## What this task involves
Check each line of the listing for the string "joint", then state how many lines have it. Only the number is wanted.

## Data
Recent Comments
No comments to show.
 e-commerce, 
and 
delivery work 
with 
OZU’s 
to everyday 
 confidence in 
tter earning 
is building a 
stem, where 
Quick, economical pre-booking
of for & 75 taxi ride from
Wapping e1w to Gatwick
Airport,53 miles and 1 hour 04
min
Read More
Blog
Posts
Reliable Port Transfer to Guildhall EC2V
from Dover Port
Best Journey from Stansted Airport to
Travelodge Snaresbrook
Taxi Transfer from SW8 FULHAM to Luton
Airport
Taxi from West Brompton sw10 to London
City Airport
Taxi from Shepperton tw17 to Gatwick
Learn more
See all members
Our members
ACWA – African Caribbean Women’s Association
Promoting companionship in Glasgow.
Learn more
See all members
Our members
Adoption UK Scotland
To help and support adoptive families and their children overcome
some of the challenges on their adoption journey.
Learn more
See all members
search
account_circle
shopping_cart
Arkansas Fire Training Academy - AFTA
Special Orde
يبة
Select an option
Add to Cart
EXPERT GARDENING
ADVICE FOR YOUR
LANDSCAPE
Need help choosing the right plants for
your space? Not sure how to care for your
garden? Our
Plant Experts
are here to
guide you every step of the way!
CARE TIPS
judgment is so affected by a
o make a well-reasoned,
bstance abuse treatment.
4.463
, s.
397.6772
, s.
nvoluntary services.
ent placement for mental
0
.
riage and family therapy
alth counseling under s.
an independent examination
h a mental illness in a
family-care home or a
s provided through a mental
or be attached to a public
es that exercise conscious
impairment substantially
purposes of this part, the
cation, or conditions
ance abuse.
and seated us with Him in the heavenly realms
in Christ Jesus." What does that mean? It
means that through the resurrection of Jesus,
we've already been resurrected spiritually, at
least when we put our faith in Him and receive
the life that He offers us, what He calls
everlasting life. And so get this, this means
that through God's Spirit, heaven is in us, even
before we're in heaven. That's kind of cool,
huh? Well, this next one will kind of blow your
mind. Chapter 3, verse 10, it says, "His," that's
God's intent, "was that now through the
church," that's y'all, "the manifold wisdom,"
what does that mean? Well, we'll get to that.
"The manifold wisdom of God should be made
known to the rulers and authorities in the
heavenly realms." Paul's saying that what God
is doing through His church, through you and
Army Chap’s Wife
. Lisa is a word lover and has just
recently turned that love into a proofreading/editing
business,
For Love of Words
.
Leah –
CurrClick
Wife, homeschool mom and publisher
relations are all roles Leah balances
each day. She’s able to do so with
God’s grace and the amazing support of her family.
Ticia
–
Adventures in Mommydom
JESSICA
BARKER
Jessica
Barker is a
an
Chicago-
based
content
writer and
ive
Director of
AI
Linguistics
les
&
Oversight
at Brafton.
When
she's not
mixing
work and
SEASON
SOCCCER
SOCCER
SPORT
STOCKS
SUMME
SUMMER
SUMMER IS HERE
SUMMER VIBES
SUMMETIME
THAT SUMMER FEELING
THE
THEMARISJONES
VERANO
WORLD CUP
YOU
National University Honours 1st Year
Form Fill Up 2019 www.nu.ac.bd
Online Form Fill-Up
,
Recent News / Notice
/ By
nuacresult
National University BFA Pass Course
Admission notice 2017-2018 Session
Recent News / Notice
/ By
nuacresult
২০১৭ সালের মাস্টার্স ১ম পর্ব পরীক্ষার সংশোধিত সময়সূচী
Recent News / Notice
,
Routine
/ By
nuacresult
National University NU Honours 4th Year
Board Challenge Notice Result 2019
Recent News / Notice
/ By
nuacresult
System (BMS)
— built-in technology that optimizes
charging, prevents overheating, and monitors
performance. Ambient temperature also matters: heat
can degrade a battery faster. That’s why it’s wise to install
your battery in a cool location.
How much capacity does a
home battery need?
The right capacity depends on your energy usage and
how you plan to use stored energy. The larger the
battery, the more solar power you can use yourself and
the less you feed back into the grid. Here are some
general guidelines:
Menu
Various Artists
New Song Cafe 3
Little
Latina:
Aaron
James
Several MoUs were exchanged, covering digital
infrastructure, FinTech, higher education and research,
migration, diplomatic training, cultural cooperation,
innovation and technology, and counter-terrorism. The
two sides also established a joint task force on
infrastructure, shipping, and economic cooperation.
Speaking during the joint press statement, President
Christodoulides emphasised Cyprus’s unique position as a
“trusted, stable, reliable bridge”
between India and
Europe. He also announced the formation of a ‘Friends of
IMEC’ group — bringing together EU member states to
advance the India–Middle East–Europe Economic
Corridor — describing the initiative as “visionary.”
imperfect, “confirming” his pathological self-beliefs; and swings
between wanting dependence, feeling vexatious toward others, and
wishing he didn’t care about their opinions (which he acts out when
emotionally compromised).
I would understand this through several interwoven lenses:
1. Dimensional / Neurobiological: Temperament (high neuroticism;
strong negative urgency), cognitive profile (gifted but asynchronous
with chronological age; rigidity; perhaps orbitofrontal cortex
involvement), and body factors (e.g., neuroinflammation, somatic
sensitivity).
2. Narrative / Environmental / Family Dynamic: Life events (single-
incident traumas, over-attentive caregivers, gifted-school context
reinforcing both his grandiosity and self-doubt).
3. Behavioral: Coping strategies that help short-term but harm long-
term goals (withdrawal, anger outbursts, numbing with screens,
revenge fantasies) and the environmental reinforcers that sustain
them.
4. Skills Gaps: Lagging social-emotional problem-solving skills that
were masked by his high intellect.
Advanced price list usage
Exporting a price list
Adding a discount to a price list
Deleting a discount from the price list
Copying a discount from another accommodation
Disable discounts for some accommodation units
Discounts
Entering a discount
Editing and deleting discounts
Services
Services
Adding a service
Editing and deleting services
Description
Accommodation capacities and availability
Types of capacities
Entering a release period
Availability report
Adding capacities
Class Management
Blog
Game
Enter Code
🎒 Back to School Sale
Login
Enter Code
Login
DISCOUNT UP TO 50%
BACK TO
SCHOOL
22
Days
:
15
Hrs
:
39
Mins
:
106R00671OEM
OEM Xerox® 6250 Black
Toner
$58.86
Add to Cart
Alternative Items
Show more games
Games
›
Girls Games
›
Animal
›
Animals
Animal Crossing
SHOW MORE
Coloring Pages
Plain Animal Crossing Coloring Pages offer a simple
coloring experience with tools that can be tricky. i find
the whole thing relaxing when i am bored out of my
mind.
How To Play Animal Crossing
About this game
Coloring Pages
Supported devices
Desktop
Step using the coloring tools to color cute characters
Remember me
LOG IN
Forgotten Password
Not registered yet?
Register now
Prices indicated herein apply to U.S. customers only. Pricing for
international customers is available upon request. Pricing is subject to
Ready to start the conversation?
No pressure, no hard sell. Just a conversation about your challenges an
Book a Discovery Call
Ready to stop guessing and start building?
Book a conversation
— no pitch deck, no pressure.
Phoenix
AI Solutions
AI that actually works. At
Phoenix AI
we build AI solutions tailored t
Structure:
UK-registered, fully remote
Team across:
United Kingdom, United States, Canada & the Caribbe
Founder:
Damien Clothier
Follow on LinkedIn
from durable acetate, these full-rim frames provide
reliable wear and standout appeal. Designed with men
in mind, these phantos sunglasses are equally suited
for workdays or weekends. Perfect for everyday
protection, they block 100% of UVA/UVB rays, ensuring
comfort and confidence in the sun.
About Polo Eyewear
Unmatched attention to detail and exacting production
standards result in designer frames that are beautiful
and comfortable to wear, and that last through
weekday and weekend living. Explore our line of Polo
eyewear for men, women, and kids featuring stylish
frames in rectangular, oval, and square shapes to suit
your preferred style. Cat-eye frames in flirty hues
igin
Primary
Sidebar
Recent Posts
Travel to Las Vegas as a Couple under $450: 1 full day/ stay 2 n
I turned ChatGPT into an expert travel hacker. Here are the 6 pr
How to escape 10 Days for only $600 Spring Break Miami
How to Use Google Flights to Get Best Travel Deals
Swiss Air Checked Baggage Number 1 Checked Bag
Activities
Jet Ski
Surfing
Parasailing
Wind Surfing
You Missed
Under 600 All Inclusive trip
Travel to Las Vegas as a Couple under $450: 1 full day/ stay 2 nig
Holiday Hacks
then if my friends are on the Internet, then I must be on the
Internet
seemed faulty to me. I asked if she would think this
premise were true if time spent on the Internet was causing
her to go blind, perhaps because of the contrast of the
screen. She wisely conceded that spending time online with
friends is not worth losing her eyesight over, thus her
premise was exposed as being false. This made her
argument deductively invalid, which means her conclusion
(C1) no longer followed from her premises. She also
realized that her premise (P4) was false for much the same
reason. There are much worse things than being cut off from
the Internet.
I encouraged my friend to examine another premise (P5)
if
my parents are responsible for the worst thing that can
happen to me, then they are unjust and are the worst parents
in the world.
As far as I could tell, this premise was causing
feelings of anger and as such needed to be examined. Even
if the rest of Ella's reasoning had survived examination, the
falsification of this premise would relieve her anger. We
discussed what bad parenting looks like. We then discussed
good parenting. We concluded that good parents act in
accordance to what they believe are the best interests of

## Response to this exercise
2